--- Excerpted data ---

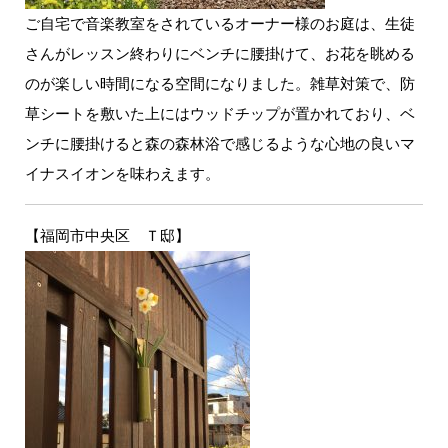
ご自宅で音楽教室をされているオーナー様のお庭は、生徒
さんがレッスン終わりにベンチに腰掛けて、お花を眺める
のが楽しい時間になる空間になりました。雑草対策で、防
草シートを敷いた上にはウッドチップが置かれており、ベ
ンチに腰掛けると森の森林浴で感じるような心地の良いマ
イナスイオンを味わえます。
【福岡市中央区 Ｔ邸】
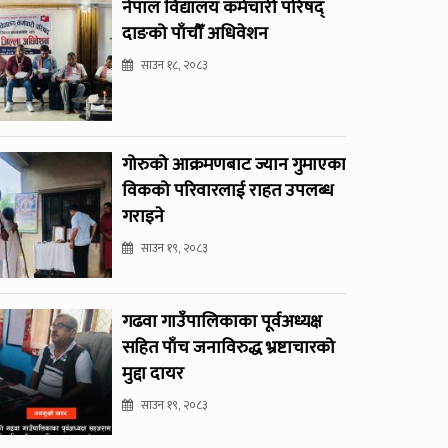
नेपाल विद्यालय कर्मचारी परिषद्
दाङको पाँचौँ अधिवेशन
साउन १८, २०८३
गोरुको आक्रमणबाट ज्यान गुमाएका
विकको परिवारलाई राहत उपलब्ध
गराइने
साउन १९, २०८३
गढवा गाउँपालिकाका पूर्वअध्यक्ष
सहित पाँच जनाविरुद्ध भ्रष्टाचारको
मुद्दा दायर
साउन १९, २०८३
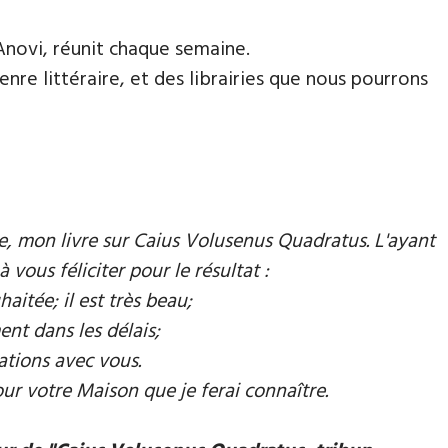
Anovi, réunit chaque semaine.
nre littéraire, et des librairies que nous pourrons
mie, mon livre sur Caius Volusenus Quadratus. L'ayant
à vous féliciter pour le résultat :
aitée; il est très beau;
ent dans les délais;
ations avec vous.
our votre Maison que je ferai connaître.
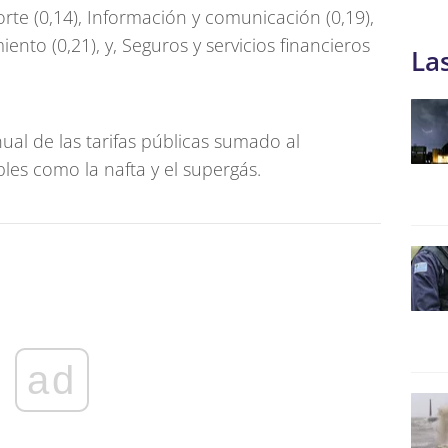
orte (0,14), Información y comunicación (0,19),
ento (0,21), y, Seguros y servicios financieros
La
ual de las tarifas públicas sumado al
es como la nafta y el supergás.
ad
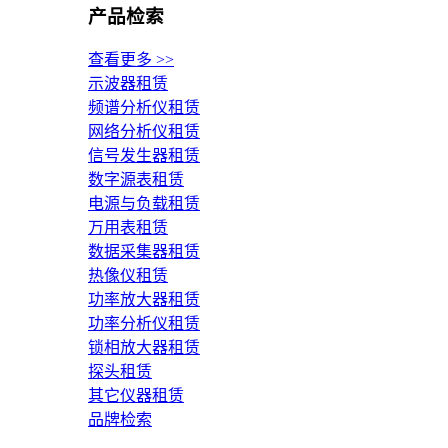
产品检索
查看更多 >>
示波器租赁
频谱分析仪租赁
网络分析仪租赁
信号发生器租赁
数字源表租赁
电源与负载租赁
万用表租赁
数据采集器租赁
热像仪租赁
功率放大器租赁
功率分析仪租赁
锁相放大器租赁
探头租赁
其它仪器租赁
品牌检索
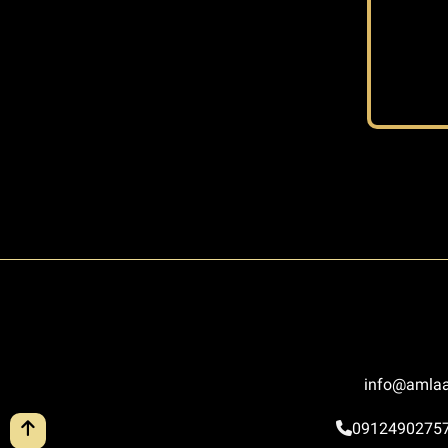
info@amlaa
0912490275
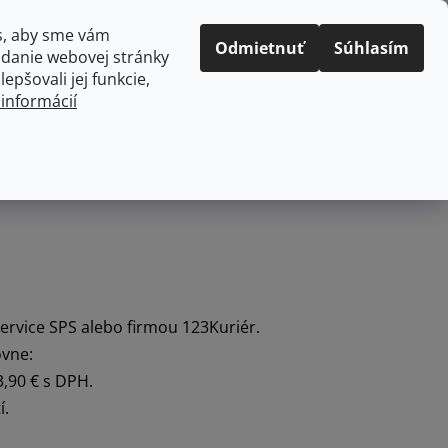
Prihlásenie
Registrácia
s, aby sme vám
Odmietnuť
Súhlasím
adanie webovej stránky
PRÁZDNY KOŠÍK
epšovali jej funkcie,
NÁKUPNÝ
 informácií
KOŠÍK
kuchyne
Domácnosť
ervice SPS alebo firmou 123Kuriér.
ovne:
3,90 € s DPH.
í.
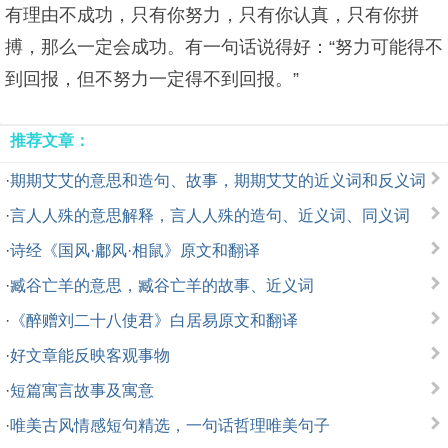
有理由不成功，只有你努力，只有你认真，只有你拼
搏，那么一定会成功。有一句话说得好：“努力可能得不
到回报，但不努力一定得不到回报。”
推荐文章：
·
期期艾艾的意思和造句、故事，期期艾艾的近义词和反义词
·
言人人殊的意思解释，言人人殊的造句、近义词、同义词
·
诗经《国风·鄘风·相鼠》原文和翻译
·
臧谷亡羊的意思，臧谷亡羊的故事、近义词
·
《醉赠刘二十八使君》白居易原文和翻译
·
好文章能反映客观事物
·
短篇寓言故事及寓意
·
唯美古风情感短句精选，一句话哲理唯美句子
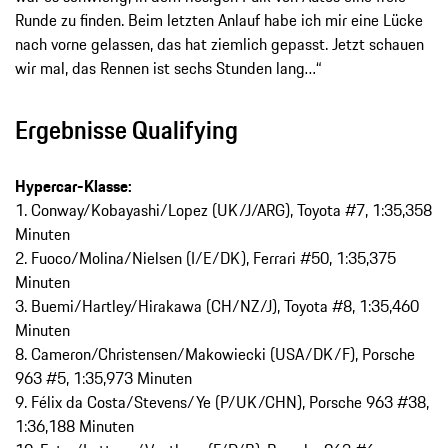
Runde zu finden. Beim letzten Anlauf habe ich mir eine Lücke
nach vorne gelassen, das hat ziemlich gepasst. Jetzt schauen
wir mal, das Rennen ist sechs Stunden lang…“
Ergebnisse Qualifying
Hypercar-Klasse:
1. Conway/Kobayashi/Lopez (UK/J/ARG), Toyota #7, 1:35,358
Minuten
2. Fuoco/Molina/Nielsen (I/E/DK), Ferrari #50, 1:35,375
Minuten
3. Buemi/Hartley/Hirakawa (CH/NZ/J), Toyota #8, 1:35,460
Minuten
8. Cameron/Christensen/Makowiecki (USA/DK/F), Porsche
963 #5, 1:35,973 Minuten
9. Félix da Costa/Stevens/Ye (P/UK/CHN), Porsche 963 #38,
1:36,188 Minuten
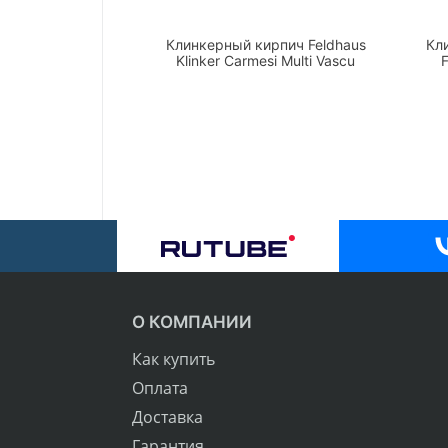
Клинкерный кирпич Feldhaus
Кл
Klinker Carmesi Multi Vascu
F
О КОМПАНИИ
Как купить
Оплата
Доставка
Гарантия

---

◆ Goal of the exercise: Give back every entry in full, exactly as written, with no picture included.

◆ Solution:
ご自宅で音楽教室をされているオーナー様のお庭は、生徒
さんがレッスン終わりにベンチに腰掛けて、お花を眺める
のが楽しい時間になる空間になりました。雑草対策で、防
草シートを敷いた上にはウッドチップが置かれており、ベ
ンチに腰掛けると森の森林浴で感じるような心地の良いマ
イナスイオンを味わえます。
【福岡市中央区 Ｔ邸】
नेपाल विद्यालय कर्मचारी परिषद्
दाङको पाँचौँ अधिवेशन
साउन १८, २०८३
गोरुको आक्रमणबाट ज्यान गुमाएका
विकको परिवारलाई राहत उपलब्ध
गराइने
साउन १९, २०८३
गढवा गाउँपालिकाका पूर्वअध्यक्ष
सहित पाँच जनाविरुद्ध भ्रष्टाचारको
मुद्दा दायर
साउन १९, २०८३
Anovi, réunit chaque semaine.
nre littéraire, et des librairies que nous pourrons
mie, mon livre sur Caius Volusenus Quadratus. L'ayant
à vous féliciter pour le résultat :
aitée; il est très beau;
ent dans les délais;
ations avec vous.
our votre Maison que je ferai connaître.
orte (0,14), Información y comunicación (0,19),
ento (0,21), y, Seguros y servicios financieros
La
ual de las tarifas públicas sumado al
es como la nafta y el supergás.
ad
产品检索
查看更多 >>
示波器租赁
频谱分析仪租赁
网络分析仪租赁
信号发生器租赁
数字源表租赁
电源与负载租赁
万用表租赁
数据采集器租赁
热像仪租赁
功率放大器租赁
功率分析仪租赁
锁相放大器租赁
探头租赁
其它仪器租赁
品牌检索
info@amlaa
0912490275
Prihlásenie
Registrácia
s, aby sme vám
Odmietnuť
Súhlasím
adanie webovej stránky
PRÁZDNY KOŠÍK
epšovali jej funkcie,
NÁKUPNÝ
 informácií
KOŠÍK
kuchyne
Domácnosť
ervice SPS alebo firmou 123Kuriér.
ovne:
3,90 € s DPH.
í.
有理由不成功，只有你努力，只有你认真，只有你拼
搏，那么一定会成功。有一句话说得好：“努力可能得不
到回报，但不努力一定得不到回报。”
推荐文章：
·
期期艾艾的意思和造句、故事，期期艾艾的近义词和反义词
·
言人人殊的意思解释，言人人殊的造句、近义词、同义词
·
诗经《国风·鄘风·相鼠》原文和翻译
·
臧谷亡羊的意思，臧谷亡羊的故事、近义词
·
《醉赠刘二十八使君》白居易原文和翻译
·
好文章能反映客观事物
·
短篇寓言故事及寓意
·
唯美古风情感短句精选，一句话哲理唯美句子
Runde zu finden. Beim letzten Anlauf habe ich mir eine Lücke
nach vorne gelassen, das hat ziemlich gepasst. Jetzt schauen
wir mal, das Rennen ist sechs Stunden lang…“
Ergebnisse Qualifying
Hypercar-Klasse:
1. Conway/Kobayashi/Lopez (UK/J/ARG), Toyota #7, 1:35,358
Minuten
2. Fuoco/Molina/Nielsen (I/E/DK), Ferrari #50, 1:35,375
Minuten
3. Buemi/Hartley/Hirakawa (CH/NZ/J), Toyota #8, 1:35,460
Minuten
8. Cameron/Christensen/Makowiecki (USA/DK/F), Porsche
963 #5, 1:35,973 Minuten
9. Félix da Costa/Stevens/Ye (P/UK/CHN), Porsche 963 #38,
1:36,188 Minuten
Клинкерный кирпич Feldhaus
Кл
Klinker Carmesi Multi Vascu
F
О КОМПАНИИ
Как купить
Оплата
Доставка
Гарантия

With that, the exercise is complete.